The Washington Capitals didn't help their own cause much last night--again conceding an early goal, taking ill-advised penalties, wilting on their penalty kill. But referee Richard Trottier didn't do them any favors, either--missing several key calls and drawing the Capitals' ire on several occasions. It all culminated in a 3-2 loss to the San Jose Sharks before 11,112 fans at MCI Center.
In addition to the defeat, the Capitals lost defenseman Sergei Gonchar for at least one game with a broken nose, the result of Ron Sutter's cross-check. Brendan Witt, another key defenseman, will have his knee evaluated today and could miss considerable time after being hit by Ron Stern in the first period. No penalty was called on either play.
"I've seen the play five times," Coach Ron Wilson said. "[Gonchar] got cross-checked in the face. All the officials said they were watching the puck. They missed it.

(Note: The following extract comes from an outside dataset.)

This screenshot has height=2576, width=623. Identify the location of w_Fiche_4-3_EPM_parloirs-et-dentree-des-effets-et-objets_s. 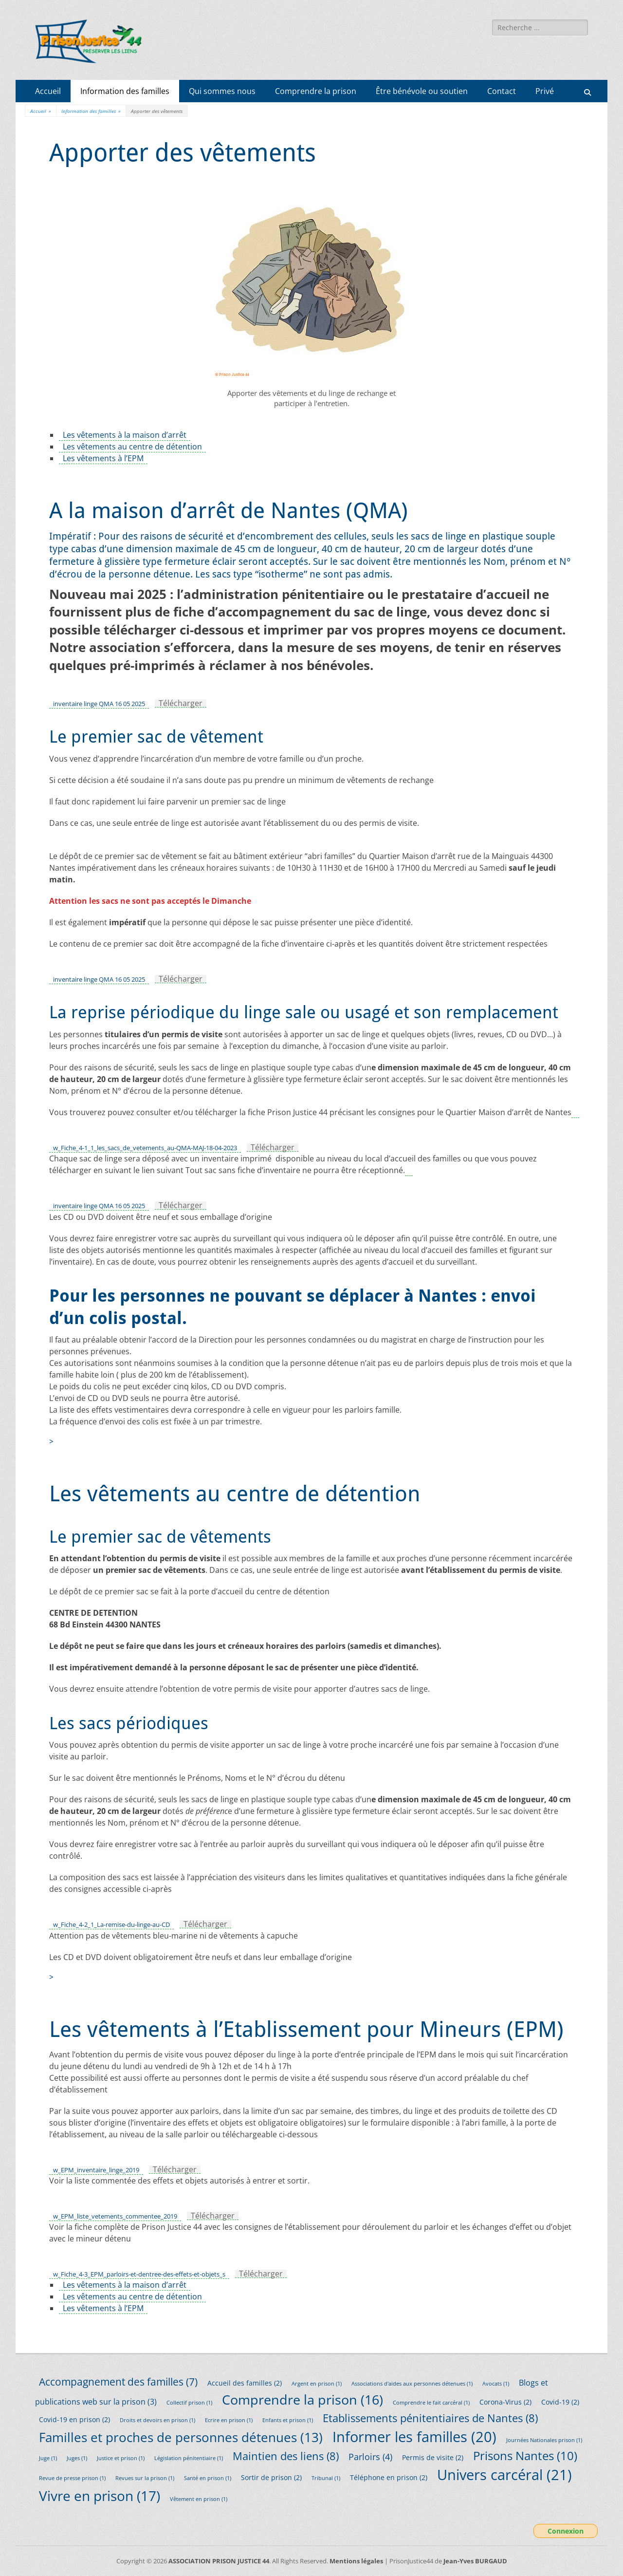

"It was one of those nights where we didn't get many calls. The second goal that they scored, the guy bumped Olie [Kolzig] from behind, and that's right after he disallows a goal at the other end. It got a little confusing as to what's what."
Gonchar bled profusely after being hit and needed 17 stitches. The Capitals will ask the league to review the play for a possible suspension. Sutter said it was accidental, adding, "You don't like to see that happen to anybody."
"He did it on purpose," Gonchar said. "I've seen it. There's no chance he should get away [with it]."
Regardless, under NHL rules players must control their sticks, and a double-minor (four-minute) penalty is the usual call for cutting a player unintentionally. All three officials said they did not see the incident.
The Capitals also objected to the first call of the game. Forward James Black went off for cross-checking about six minutes into the game, though it appeared Richard Zednik was actually hauled down in front. Still, the Capitals twice failed to clear the zone and didn't defend the crease, leaving Owen Nolan, the NHL's leading scorer, alone for an easy tap-in.
The Capitals, the NHL's premier penalty killing club since Jan. 1, 1990, allowed their eighth power-play goal in five games and are 15 for 24 on the penalty kill, worst in the league. They allowed the opposition to score first for the fifth straight game.
"We've got to be more aggressive and meaner in front of our net and more alert," Wilson said. "We weren't alert in a couple of situations and it killed us."
Later, Washington (2-2-1) began to charge the net and create opportunities. Ken Klee hit a post. Jan Bulis beat San Jose goalie Steve Shields--who leads the league in wins, goals-against average and save percentage--but hit the post. Wilson made a subtle move to boost the attack further, and, just as in Tuesday's comeback win over Philadelphia, it worked instantly.
Wilson put left wing Steve Konowalchuk back with his usual linemates--Bulis and Zednik--and bumped Black up with Andrei Nikolishin and Peter Bondra. Black and Nikolishin owned the boards on their first shift together, defenseman Calle Johansson alertly darted in from the point and unleashed one of the hardest shots in hockey, beating Shields low to the short side. That tied the score 5 minutes 20 seconds into the second period.
Johansson had his first goal of the season; Black picked up his first point. Bondra and Black each nearly scored the next time they touched the ice.
A few minutes later, defenseman Dmitri Mironov stole a puck near the crease and went plowing into Shields. Bondra flipped the puck into the empty net, but the score was negated for crease interference despite a protest by the Capitals. Still, Washington was dictating the play. Then winger Miika Elomo made what could only be described as a rookie blunder.
Elomo, playing in his first NHL game, took a run at Mike Ricci at the blue line, with no one but the officials around, and drew a penalty for interference.
"With all the stick-work out there, I can understand why he got frustrated," Wilson said. "But he's got to be smarter about that."
San Jose's potent power play quickly converted. Nineteen-year-old star defenseman Brad Stuart scored on a slap shot through traffic; Washington's penalty killers were victimized for the second time in three chances. The Sharks went up 3-1 early in the third period, when Bulis's turnover led to Stephane Matteau's goal--the first third-period tally the Capitals have allowed this season.
Bulis made it 3-2 with a nifty deflection with 3:19 to play on an assist by Jeff Halpern, but there would be no comeback victory.
"It's great that we never give up out there, but we want to play with the lead," forward Chris Simon said. "We have to make sure we're ready at the start of the game and start coming out strong."